Material shown section start

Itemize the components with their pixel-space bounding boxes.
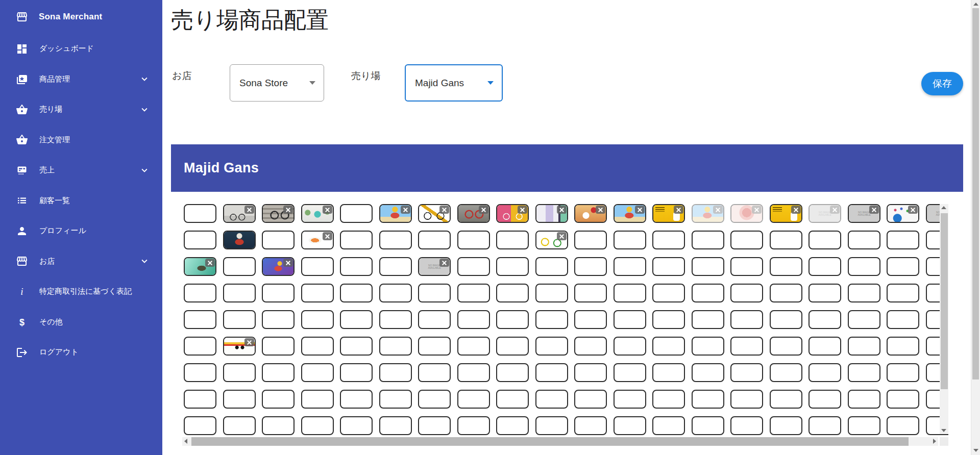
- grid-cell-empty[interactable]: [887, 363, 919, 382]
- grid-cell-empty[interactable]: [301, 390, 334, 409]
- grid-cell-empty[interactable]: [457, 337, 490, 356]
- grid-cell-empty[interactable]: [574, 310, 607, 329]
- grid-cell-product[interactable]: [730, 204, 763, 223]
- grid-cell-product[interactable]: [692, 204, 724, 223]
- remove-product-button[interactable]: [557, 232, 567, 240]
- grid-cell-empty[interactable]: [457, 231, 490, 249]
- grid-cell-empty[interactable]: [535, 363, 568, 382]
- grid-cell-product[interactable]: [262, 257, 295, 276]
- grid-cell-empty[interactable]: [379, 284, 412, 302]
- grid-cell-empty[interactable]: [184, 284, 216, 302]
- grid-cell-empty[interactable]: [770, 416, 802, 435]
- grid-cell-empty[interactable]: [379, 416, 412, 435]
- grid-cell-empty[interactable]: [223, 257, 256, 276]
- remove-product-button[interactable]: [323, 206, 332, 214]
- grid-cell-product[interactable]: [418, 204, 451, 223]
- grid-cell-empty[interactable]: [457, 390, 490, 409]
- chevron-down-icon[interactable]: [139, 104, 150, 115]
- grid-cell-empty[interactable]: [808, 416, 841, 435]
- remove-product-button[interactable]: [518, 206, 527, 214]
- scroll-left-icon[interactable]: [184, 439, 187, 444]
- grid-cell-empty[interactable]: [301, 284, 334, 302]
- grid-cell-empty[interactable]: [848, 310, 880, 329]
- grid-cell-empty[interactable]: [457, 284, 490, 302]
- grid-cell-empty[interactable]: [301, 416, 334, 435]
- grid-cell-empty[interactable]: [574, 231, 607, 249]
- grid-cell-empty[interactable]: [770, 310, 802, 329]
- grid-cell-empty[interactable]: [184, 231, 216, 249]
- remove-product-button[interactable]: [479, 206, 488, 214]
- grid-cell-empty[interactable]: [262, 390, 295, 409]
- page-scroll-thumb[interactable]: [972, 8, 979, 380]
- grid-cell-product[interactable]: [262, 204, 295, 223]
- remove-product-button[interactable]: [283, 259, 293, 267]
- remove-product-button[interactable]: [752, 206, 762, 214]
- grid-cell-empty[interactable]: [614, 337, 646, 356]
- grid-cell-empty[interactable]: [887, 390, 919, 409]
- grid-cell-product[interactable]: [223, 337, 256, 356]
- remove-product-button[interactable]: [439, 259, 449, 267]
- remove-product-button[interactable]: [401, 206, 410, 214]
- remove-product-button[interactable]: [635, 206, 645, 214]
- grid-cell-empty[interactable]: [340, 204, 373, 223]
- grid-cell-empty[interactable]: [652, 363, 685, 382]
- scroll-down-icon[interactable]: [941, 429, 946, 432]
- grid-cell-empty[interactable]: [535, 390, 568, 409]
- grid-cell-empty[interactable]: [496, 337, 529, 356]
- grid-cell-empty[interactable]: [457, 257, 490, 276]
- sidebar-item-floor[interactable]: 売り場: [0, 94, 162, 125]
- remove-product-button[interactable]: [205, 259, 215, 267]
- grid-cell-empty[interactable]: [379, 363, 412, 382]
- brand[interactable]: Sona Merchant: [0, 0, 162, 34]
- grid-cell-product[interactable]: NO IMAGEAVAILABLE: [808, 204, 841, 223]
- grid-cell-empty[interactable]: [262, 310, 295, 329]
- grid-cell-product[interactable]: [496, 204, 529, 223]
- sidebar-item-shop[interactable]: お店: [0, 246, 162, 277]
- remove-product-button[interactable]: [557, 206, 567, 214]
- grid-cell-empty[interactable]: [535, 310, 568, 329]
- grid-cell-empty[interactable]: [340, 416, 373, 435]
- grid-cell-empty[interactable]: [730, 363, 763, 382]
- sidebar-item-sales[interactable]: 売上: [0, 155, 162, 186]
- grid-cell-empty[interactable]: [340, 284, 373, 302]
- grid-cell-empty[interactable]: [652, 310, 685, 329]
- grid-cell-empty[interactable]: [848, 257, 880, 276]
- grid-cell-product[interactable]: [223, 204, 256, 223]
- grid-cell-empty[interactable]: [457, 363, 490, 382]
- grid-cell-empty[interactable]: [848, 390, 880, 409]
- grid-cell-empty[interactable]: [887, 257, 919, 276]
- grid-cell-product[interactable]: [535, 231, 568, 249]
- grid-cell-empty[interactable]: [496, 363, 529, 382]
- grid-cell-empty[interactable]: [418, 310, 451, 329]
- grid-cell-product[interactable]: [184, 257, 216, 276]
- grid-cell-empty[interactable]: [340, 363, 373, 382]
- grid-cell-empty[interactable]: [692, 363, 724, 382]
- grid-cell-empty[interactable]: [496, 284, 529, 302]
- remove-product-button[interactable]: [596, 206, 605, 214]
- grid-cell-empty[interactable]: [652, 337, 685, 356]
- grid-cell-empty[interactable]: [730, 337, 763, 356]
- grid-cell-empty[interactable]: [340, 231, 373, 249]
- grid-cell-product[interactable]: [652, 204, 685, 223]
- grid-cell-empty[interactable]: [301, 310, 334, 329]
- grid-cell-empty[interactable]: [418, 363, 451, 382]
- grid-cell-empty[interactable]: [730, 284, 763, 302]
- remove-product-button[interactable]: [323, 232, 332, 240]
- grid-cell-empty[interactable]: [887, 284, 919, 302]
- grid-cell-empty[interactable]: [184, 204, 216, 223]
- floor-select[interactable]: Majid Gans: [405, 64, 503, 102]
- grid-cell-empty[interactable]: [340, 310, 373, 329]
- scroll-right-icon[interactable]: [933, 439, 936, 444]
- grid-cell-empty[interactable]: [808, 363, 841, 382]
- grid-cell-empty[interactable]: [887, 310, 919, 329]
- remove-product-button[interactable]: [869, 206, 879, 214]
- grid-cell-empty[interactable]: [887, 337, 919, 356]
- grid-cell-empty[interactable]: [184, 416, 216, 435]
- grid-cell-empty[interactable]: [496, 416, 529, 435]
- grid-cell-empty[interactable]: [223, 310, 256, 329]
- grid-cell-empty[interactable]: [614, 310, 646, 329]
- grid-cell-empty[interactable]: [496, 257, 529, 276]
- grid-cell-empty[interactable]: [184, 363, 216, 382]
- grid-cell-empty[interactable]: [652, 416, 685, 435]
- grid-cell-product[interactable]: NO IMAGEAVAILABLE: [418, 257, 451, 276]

Material shown section end

Write out the records above exactly as they stand, leaving out every picture.

Itemize the components with their pixel-space bounding boxes.
- grid-cell-empty[interactable]: [887, 363, 919, 382]
- grid-cell-empty[interactable]: [301, 390, 334, 409]
- grid-cell-empty[interactable]: [457, 337, 490, 356]
- grid-cell-empty[interactable]: [574, 310, 607, 329]
- grid-cell-product[interactable]: [730, 204, 763, 223]
- grid-cell-product[interactable]: [692, 204, 724, 223]
- remove-product-button[interactable]: [557, 232, 567, 240]
- grid-cell-empty[interactable]: [457, 231, 490, 249]
- grid-cell-empty[interactable]: [535, 363, 568, 382]
- grid-cell-product[interactable]: [262, 257, 295, 276]
- grid-cell-empty[interactable]: [379, 284, 412, 302]
- grid-cell-empty[interactable]: [184, 284, 216, 302]
- grid-cell-empty[interactable]: [770, 416, 802, 435]
- grid-cell-empty[interactable]: [379, 416, 412, 435]
- grid-cell-empty[interactable]: [223, 257, 256, 276]
- remove-product-button[interactable]: [323, 206, 332, 214]
- grid-cell-product[interactable]: [418, 204, 451, 223]
- grid-cell-empty[interactable]: [457, 390, 490, 409]
- chevron-down-icon[interactable]: [139, 104, 150, 115]
- grid-cell-empty[interactable]: [808, 416, 841, 435]
- remove-product-button[interactable]: [518, 206, 527, 214]
- scroll-left-icon[interactable]: [184, 439, 187, 444]
- grid-cell-empty[interactable]: [301, 284, 334, 302]
- grid-cell-empty[interactable]: [848, 310, 880, 329]
- grid-cell-empty[interactable]: [457, 284, 490, 302]
- grid-cell-empty[interactable]: [301, 416, 334, 435]
- grid-cell-empty[interactable]: [574, 231, 607, 249]
- grid-cell-empty[interactable]: [770, 310, 802, 329]
- grid-cell-empty[interactable]: [184, 231, 216, 249]
- remove-product-button[interactable]: [479, 206, 488, 214]
- grid-cell-empty[interactable]: [262, 390, 295, 409]
- page-scroll-thumb[interactable]: [972, 8, 979, 380]
- grid-cell-product[interactable]: [262, 204, 295, 223]
- remove-product-button[interactable]: [283, 259, 293, 267]
- remove-product-button[interactable]: [752, 206, 762, 214]
- grid-cell-empty[interactable]: [614, 337, 646, 356]
- grid-cell-empty[interactable]: [887, 390, 919, 409]
- grid-cell-product[interactable]: [223, 337, 256, 356]
- remove-product-button[interactable]: [439, 259, 449, 267]
- remove-product-button[interactable]: [401, 206, 410, 214]
- remove-product-button[interactable]: [635, 206, 645, 214]
- grid-cell-empty[interactable]: [340, 204, 373, 223]
- grid-cell-empty[interactable]: [652, 363, 685, 382]
- scroll-down-icon[interactable]: [941, 429, 946, 432]
- grid-cell-empty[interactable]: [535, 390, 568, 409]
- grid-cell-empty[interactable]: [496, 337, 529, 356]
- grid-cell-empty[interactable]: [457, 257, 490, 276]
- sidebar-item-floor[interactable]: 売り場: [0, 94, 162, 125]
- remove-product-button[interactable]: [205, 259, 215, 267]
- grid-cell-empty[interactable]: [379, 363, 412, 382]
- brand[interactable]: Sona Merchant: [0, 0, 162, 34]
- grid-cell-product[interactable]: NO IMAGEAVAILABLE: [808, 204, 841, 223]
- grid-cell-empty[interactable]: [262, 310, 295, 329]
- grid-cell-product[interactable]: [496, 204, 529, 223]
- sidebar-item-shop[interactable]: お店: [0, 246, 162, 277]
- remove-product-button[interactable]: [557, 206, 567, 214]
- grid-cell-empty[interactable]: [535, 310, 568, 329]
- grid-cell-empty[interactable]: [340, 416, 373, 435]
- grid-cell-empty[interactable]: [730, 363, 763, 382]
- sidebar-item-sales[interactable]: 売上: [0, 155, 162, 186]
- grid-cell-empty[interactable]: [340, 284, 373, 302]
- grid-cell-empty[interactable]: [652, 310, 685, 329]
- grid-cell-empty[interactable]: [848, 257, 880, 276]
- grid-cell-product[interactable]: [223, 204, 256, 223]
- grid-cell-empty[interactable]: [457, 363, 490, 382]
- grid-cell-empty[interactable]: [848, 390, 880, 409]
- grid-cell-empty[interactable]: [887, 257, 919, 276]
- grid-cell-product[interactable]: [535, 231, 568, 249]
- grid-cell-empty[interactable]: [496, 363, 529, 382]
- grid-cell-empty[interactable]: [418, 310, 451, 329]
- grid-cell-product[interactable]: [184, 257, 216, 276]
- grid-cell-empty[interactable]: [340, 363, 373, 382]
- grid-cell-empty[interactable]: [692, 363, 724, 382]
- grid-cell-empty[interactable]: [496, 284, 529, 302]
- remove-product-button[interactable]: [596, 206, 605, 214]
- grid-cell-empty[interactable]: [652, 337, 685, 356]
- grid-cell-empty[interactable]: [730, 337, 763, 356]
- grid-cell-empty[interactable]: [340, 231, 373, 249]
- grid-cell-product[interactable]: [652, 204, 685, 223]
- grid-cell-empty[interactable]: [301, 310, 334, 329]
- grid-cell-empty[interactable]: [418, 363, 451, 382]
- grid-cell-empty[interactable]: [730, 284, 763, 302]
- remove-product-button[interactable]: [323, 232, 332, 240]
- grid-cell-empty[interactable]: [887, 284, 919, 302]
- grid-cell-empty[interactable]: [184, 204, 216, 223]
- floor-select[interactable]: Majid Gans: [405, 64, 503, 102]
- grid-cell-empty[interactable]: [340, 310, 373, 329]
- scroll-right-icon[interactable]: [933, 439, 936, 444]
- grid-cell-empty[interactable]: [808, 363, 841, 382]
- grid-cell-empty[interactable]: [887, 310, 919, 329]
- remove-product-button[interactable]: [869, 206, 879, 214]
- grid-cell-empty[interactable]: [887, 337, 919, 356]
- grid-cell-empty[interactable]: [184, 416, 216, 435]
- grid-cell-empty[interactable]: [496, 416, 529, 435]
- grid-cell-empty[interactable]: [223, 310, 256, 329]
- grid-cell-empty[interactable]: [614, 310, 646, 329]
- grid-cell-empty[interactable]: [496, 257, 529, 276]
- grid-cell-empty[interactable]: [184, 363, 216, 382]
- grid-cell-empty[interactable]: [652, 416, 685, 435]
- grid-cell-product[interactable]: NO IMAGEAVAILABLE: [418, 257, 451, 276]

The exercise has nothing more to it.